The “Sunday Homes,” designed and constructed in partnership with architecture firm BIG-Bjarke Ingels Group and 3D-printing start-up ICON, are made up of connected circular modules, creating “a unique, cloud-like floorplan from the sum of the combined circles,” per the reservations website. The available homes will consist of three floorplans — two, three and four-bedrooms ranging in size from 1,500 to 2,400 square feet.

A total of 30 to 40 homes will be constructed on the site, said El Cosmico founder Liz Lambert. Though the homes start in price at a baseline of $900,000, Lambert said the full spectrum of prices had not yet been determined.

“We’re still determining what the price range will be, but prices will be based on the number of bedrooms, their location and any upgrades people may want to select,” said Lambert. “As we move forward with the project, we’ll share more information about pricing.”
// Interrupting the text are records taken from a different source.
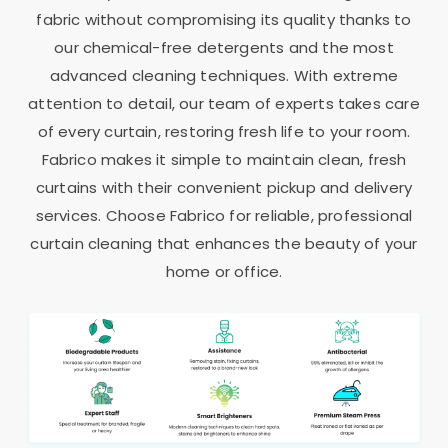
fabric without compromising its quality thanks to
our chemical-free detergents and the most
advanced cleaning techniques. With extreme
attention to detail, our team of experts takes care
of every curtain, restoring fresh life to your room.
Fabrico makes it simple to maintain clean, fresh
curtains with their convenient pickup and delivery
services. Choose Fabrico for reliable, professional
curtain cleaning that enhances the beauty of your
home or office.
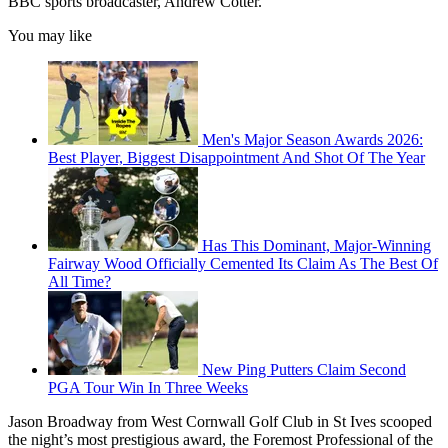
BBC sports broadcaster, Andrew Cotter.
You may like
Men's Major Season Awards 2026:
Best Player, Biggest Disappointment And Shot Of The Year
Has This Dominant, Major-Winning
Fairway Wood Officially Cemented Its Claim As The Best Of
All Time?
New Ping Putters Claim Second
PGA Tour Win In Three Weeks
Jason Broadway from West Cornwall Golf Club in St Ives scooped
the night’s most prestigious award, the Foremost Professional of the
The homes are just one component of a larger plan to relocate the El Cosmico hotel and campground to a sprawling 61 acres off Antelope Hills Road, tripling the size of the grounds and roughly doubling its guest capacity. The new resort will include around 120 units for hotel guests, a restaurant, an infinity pool and a bathhouse — amenities that would be available for local use. The new site will also serve as the location for El Cosmico’s annual Trans-Pecos Festival of Music + Love.

Since the ambitious project’s announcement in early March, reactions among Antelope Hills property owners has been mixed — while some have expressed enthusiasm or ambivalence, others have expressed apprehension over the development’s potential impacts on their quality of life, with impacts to the water supply, noise and traffic chief among their concerns. A newly-formed neighborhood group plans to bring their concerns to Lambert and maintain a dialogue with the hotelier as the project moves forward.

As for the homes slated to line the property’s outskirts, Lambert has said that the idea is, in part, for those homes to become part of the rental pool, providing alternatives to Airbnbs and relieving some of the demand for short-term rental properties in town. The homes will be managed by El Cosmico.

Still, it is too early to say how many of the homes will become part of the El Cosmico rental pool, and how many may, potentially, be full-time residences, said Lambert. 

The question of whether interested buyers plan to use the homes as a primary residence is among those asked of applicants in a brief questionnaire — other questions include whether the applicant has ever been to Marfa, and whether the applicant is a broker or working with a broker. 

Lambert clarified that those questions will not be used to make determinations about one’s position on the waitlist, but rather to customize the process of matching applicants to homes.

“Responses to the questionnaire won’t determine who can purchase a Sunday Home,” said Lambert. “They will mostly be used to match the specific characteristics of each home with their future owners.”

El Cosmico and partners plan to break ground on the project in early 2024.